建国250周年を迎え、アメリカ国民は不機嫌なムード
アメリカ建国250周年を迎えたが、国民の気分は冴えない。Pew Research Centerの調査によると、政治的分断や経済不安、社会的な課題に対する不満が高まっており、多くのアメリカ人が国の現状に悲観的な見方を示している。記念すべき節目でありながら、国民の間には広く不満と懸念が広がっている実態が明らかになった。
背景メモ
- 本稿はピュー・リサーチ・センター(米国の有力な非営利世論調査機関)が、2026年7月4日の米国独立250周年を目前に実施した大規模な国民意識調査の分析。
- 調査は2026年4月に実施され、米国民の政治的党派対立、経済不安、制度への信頼低下が過去最低水準に近いことが示されている。建国の理念に誇りを持つ割合は低下し、「国が正しい方向に進んでいる」と答えた人は約2割にとどまる。
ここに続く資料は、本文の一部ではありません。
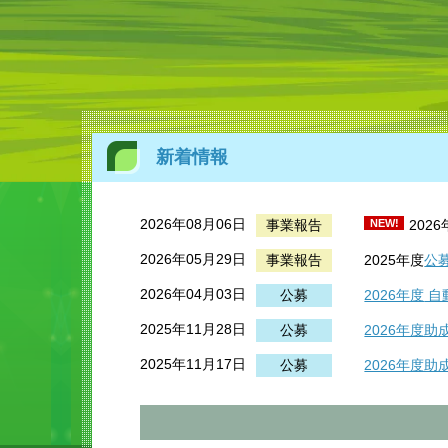
新着情報
2026年08月06日
事業報告
NEW!
202
2026年05月29日
事業報告
2025年度
公
2026年04月03日
公募
2026年度
自
2025年11月28日
公募
2026年度
2025年11月17日
公募
2026年度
- ピューの長期趨勢データ(2000年代以降)と比較することで、冷淡な「不機嫌(sour mood)」が一過性のものではなく、ここ数年にわたって定着した感情である点が強調されている。
- 背景として、2024年大統領選の政治的余波、インフレと生活費高騰への不満、分断された情報環境(ソーシャルメディア経由の政治ニュース消費増加)が挙げられている。